Speisky Hernán, Gómez Maritza, Burgos-Bravo Francesca, López-Alarcón Camilo, Jullian Carolina, Olea-Azar Claudio, Aliaga Margarita E
Nutrition and Food Technology Institute, University of Chile, Santiago, Chile.
Bioorg Med Chem. 2009 Mar 1;17(5):1803-10. doi: 10.1016/j.bmc.2009.01.069. Epub 2009 Feb 4.
The interaction between Cu(2+) ions and GSH molecules leads to the swift formation of the physiologically occurring Cu(I)-GSH complex. Recently, we reported that this complex is able to reduce molecular oxygen into superoxide in a reversible reaction. In the present study, by means of fluorescence, luminescence, EPR and NMR techniques, we investigated the superoxide-generating capacity of the Cu(I)-GSH complex, demonstrated the occurrence and characterized the chemical nature of the oxidized complex which is formed upon removing of superoxide radicals from the former reaction, and addressed some of the redox consequences associated with the interaction between the Cu(I)-GSH complex, its oxidized complex form, and an in-excess of GSH molecules. The interaction between Cu(I)-GSH and added GSH molecules led to an substantial exacerbation of the ability of the former to generate superoxide anions. Removal of superoxide from a solution containing the Cu(I)-GSH complex, by addition of Tempol, led to the formation and accumulation of Cu(II)-GSSG. Interaction between the latter complex and GSH molecules permitted the re-generation of the Cu(I)-GSH complex and led to a concomitant recovery of its superoxide-generating capacity. Some of the potential redox and biological implications arising from these interactions are discussed.

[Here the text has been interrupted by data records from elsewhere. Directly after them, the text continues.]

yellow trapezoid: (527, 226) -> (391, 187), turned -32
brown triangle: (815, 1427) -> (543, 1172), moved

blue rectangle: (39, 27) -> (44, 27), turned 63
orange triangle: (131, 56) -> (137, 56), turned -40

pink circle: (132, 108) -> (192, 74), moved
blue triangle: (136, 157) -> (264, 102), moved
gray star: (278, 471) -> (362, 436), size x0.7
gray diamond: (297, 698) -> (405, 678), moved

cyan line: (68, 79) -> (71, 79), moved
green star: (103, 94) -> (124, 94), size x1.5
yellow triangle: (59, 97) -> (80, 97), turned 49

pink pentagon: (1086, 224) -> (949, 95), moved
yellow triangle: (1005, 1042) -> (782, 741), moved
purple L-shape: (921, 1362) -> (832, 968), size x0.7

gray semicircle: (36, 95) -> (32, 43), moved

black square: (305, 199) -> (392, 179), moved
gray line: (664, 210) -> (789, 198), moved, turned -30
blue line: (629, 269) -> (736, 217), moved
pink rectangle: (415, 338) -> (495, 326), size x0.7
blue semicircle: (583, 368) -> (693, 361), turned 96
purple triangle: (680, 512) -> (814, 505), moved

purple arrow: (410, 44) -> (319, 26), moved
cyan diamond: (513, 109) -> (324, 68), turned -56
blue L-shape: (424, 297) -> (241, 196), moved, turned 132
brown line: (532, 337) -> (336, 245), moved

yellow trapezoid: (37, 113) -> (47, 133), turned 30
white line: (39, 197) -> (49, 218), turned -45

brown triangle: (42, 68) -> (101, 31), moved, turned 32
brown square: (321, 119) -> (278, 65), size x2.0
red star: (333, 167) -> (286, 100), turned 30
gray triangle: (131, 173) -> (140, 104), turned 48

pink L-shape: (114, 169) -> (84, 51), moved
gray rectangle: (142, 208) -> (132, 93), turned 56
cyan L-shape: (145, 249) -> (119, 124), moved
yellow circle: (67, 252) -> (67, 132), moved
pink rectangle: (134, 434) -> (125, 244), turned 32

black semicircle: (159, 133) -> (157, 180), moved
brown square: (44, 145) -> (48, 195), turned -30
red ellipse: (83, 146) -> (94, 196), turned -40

铜离子(Cu(2+))与谷胱甘肽(GSH)分子之间的相互作用会迅速形成生理上存在的Cu(I)-[GSH]₂复合物。最近,我们报道了这种复合物能够在一个可逆反应中将分子氧还原为超氧化物。在本研究中,我们借助荧光、发光、电子顺磁共振(EPR)和核磁共振(NMR)技术,研究了Cu(I)-[GSH]₂复合物产生超氧化物的能力,证实了从前述反应中去除超氧自由基后形成的氧化复合物的存在并对其化学性质进行了表征,还探讨了与Cu(I)-[GSH]₂复合物、其氧化复合物形式以及过量的GSH分子之间相互作用相关的一些氧化还原后果。Cu(I)-[GSH]₂与添加的GSH分子之间的相互作用导致前者产生超氧阴离子的能力大幅增强。通过添加Tempol从含有Cu(I)-[GSH]₂复合物的溶液中去除超氧化物,会导致Cu(II)-GSSG的形成和积累。后一种复合物与GSH分子之间的相互作用使得Cu(I)-[GSH]₂复合物得以再生,并使其产生超氧化物的能力随之恢复。本文讨论了这些相互作用产生的一些潜在氧化还原和生物学意义。